Jedną z przyczyn jest światowy kryzys chipów. Z powodu podjętej decyzji Mercedes przerywa produkcję kilka ważnych dla marki modeli.
Fabryka w Bremie jest głównym zakładem produkcyjnym Klasy C, najlepiej sprzedającego się modelu niemieckiej firmy, a także GLC i elektrycznego EQC. Z drugiej strony, w Rastatt montowane są Klasy A, B i GLA.
Poważny cios i brak chipów
To poważny cios dla marki Mercedes, który podobnie jak inni producenci, został dotknięty kryzysem produkcyjnym wywołanym różnymi czynnikami zewnętrznymi. Wśród nich ponownie pojawia się problem chipów.
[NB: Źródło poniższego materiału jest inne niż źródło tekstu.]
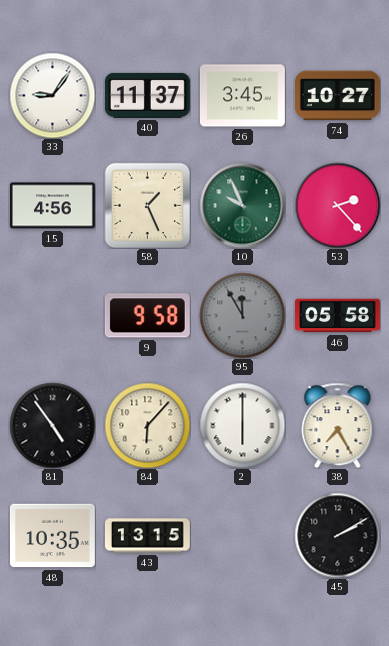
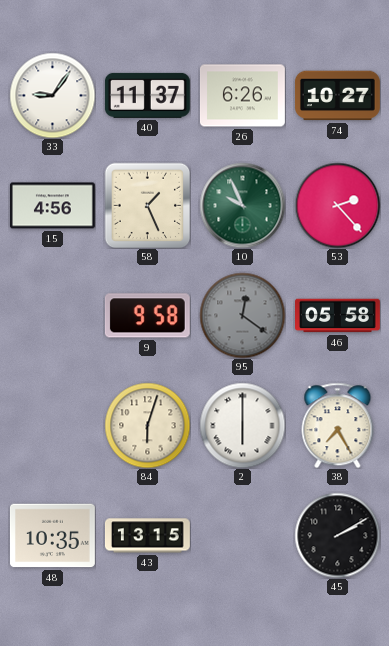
26: 3:45 -> 6:26
95: 11:55 -> 12:21
81: 4:54 -> none
84: 6:07 -> 6:03
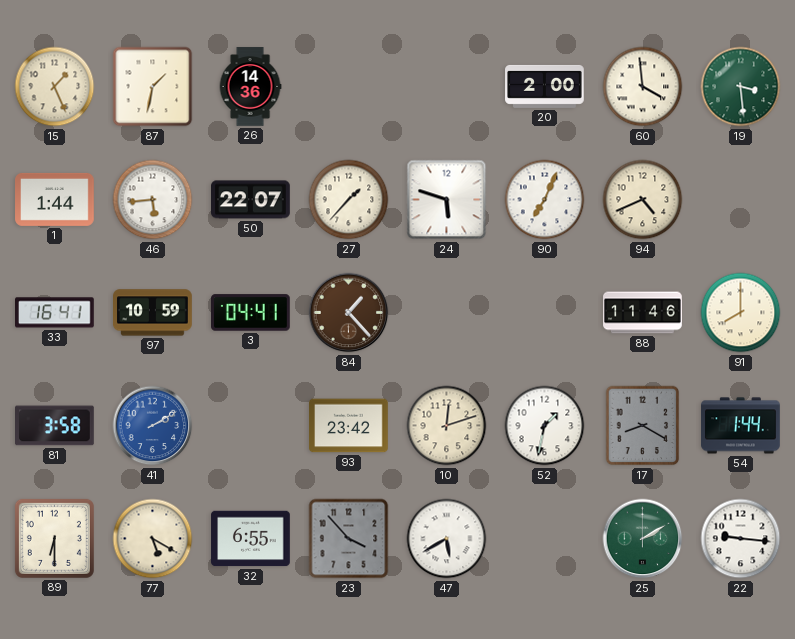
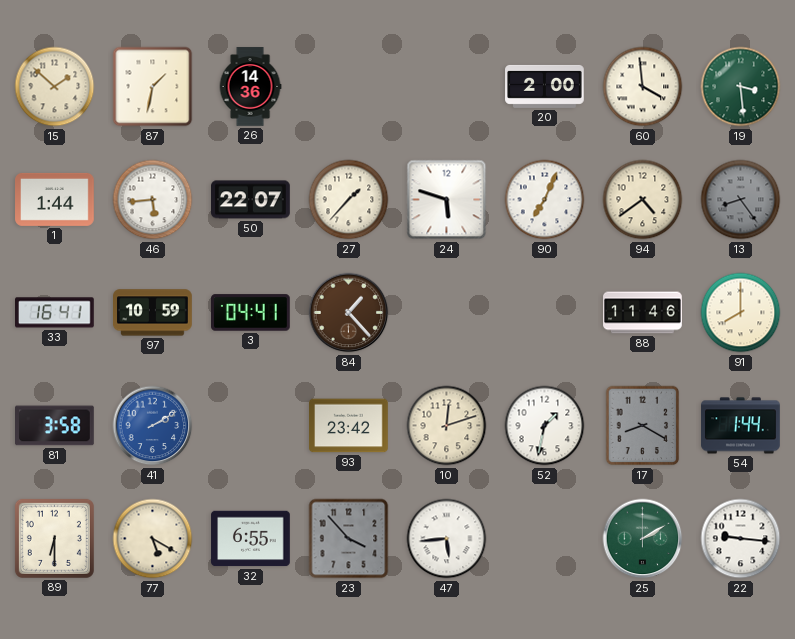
15: 1:26 -> 1:52
94: 4:41 -> 4:39
13: none -> 8:24
47: 5:40 -> 5:44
Po szeroko zakrojonych lockdownach z 2020 roku produkcja została wznowiona w zbyt szybkim tempie. Z tego powodu firmy produkujące chipy nie były w stanie dostosować podaży do szybko rosnącego popytu. Problem jest o tyle poważny, że w nowoczesnych samochodach układy scalone, takie jak ECU, służą także do uruchamiania i sterowania silnikiem. Bez nich nie ma więc mowy o kontynuowaniu produkcji.
Opóźnienia w zamówieniach dotknęły producentów na całym świecie. Wiele marek musiało na pewien czas zawiesić produkcję lub wyprowadzało „niekompletne” samochody z fabryki.
Kanał Sueski nie poprawił sytuacji
W USA rząd zdecydował się interweniować bezpośrednio, inwestując 50 miliardów dolarów w produkcję i badania półprzewodników. Joe Biden w ten sposób chce ożywić amerykańską gospodarkę o łącznej wartości 2 bilionów dolarów.
Całej sytuacji nie poprawiło osadzenie Ever Given na mieliźnie w Kanale Sueskim, co zablokowało 10% światowego ruchu morskiego (w tym kilka kontenerów pełnych komponentów i samochodów) na kilka dni.